If you see the section, it says that the same is applicable only when the person obtains whether any cash or in any other manner whatsoever, any amount in respect of such trading liability which means that the person should obtain the benefit mentioned therein. So far as the liability is shown in the books it cannot be treated that the person has obtained any benefit out of the liability. Only when it is written off in books, it will be treated that he is no longer be under an obligation to pay to his creditor and therefore, the said amount has been credited to p & l account. Even in the Explanation inserted w.e.f. 01-04-1997 also, writing off is mentioned and therefore, I came to the above conclusion. Otherthan this, I didnot come across any case law in this regard. If anybody knows any case law in this regard, please let the same be shared through this forum.
#28
Discussion / Re: cessation of liabilty.
October 14, 2008, 07:16:08 AM
I think it cannot be. If the creditors account is debited by crediting P & L account by the assessee himself, then there is every possibility to tax the amounts under cessation of liability. Otherwise, it is not possible,  so long as they are shown as sundry creditors.
#29
Discussion / Re: TDS on rent
October 14, 2008, 06:50:25 AM
Certainly, if the rent paid is more than 1.2 lakhs for a owner TDS has to be deducted. Though the same is compensation in other words, the intention of TDS is to tax the rent in the hands of receipient.

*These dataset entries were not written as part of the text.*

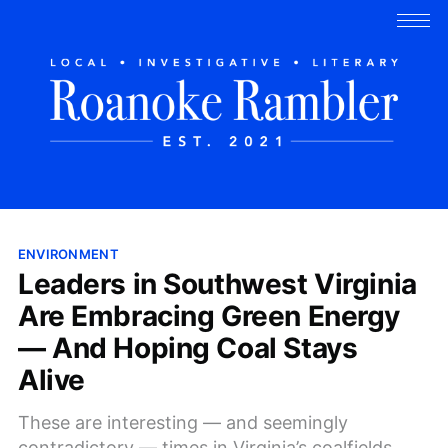
ENVIRONMENT
Leaders in Southwest Virginia
Are Embracing Green Energy
— And Hoping Coal Stays
Alive
These are interesting — and seemingly
contradictory — times in Virginia’s coalfields.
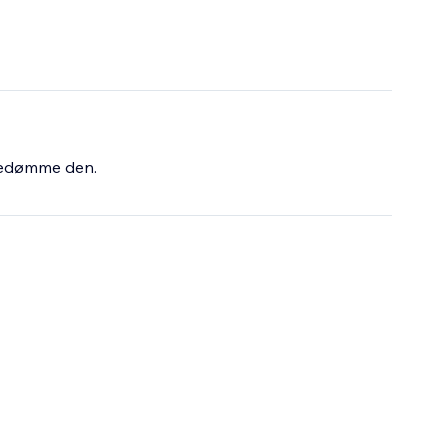
bedømme den.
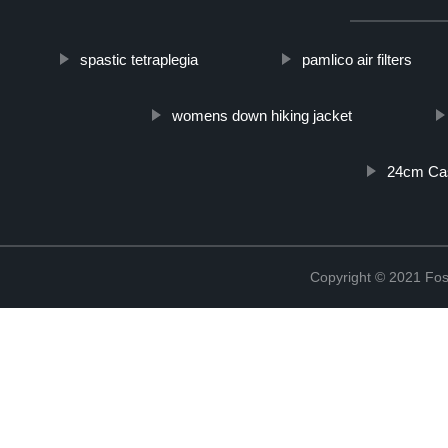
spastic tetraplegia
pamlico air filters
womens down hiking jacket
24cm Cas
Copyright © 2021 Fosh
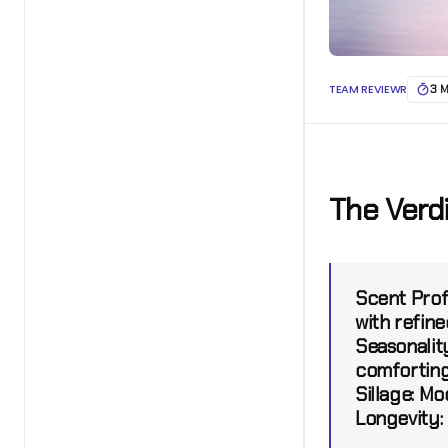
TEAM REVIEWR
3 
The Verd
Scent Prof
with refined
Seasonalit
comforting
Sillage:
Mod
Longevity:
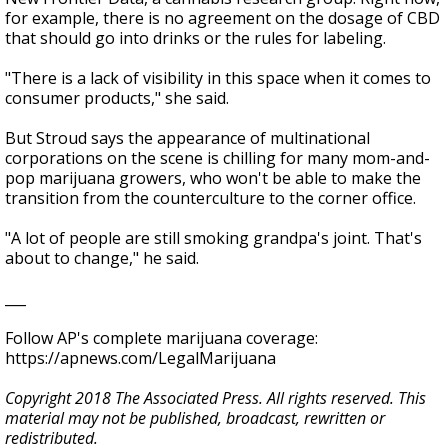
for example, there is no agreement on the dosage of CBD
that should go into drinks or the rules for labeling.
"There is a lack of visibility in this space when it comes to
consumer products," she said.
But Stroud says the appearance of multinational
corporations on the scene is chilling for many mom-and-
pop marijuana growers, who won't be able to make the
transition from the counterculture to the corner office.
"A lot of people are still smoking grandpa's joint. That's
about to change," he said.
___
Follow AP's complete marijuana coverage:
https://apnews.com/LegalMarijuana
Copyright 2018 The Associated Press. All rights reserved. This
material may not be published, broadcast, rewritten or
redistributed.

Therefore, TDS has to be deducted on such payment, upcourse, if it exceeds the limit specified in sec. 194I.
#30
Discussion / Re: MAT Credit Under section 115JAA
October 04, 2008, 08:54:55 AM
No, in my opinion MAT credit cannot be claimed before surcharge and education cess because, MAT credit is allowable from the tax liability only. Tax includes surcharge as per the Supreme Court decision reported in 83 ITR 346. Therefore, first we have to calculate surcharge and education cess and then MAT credit follows.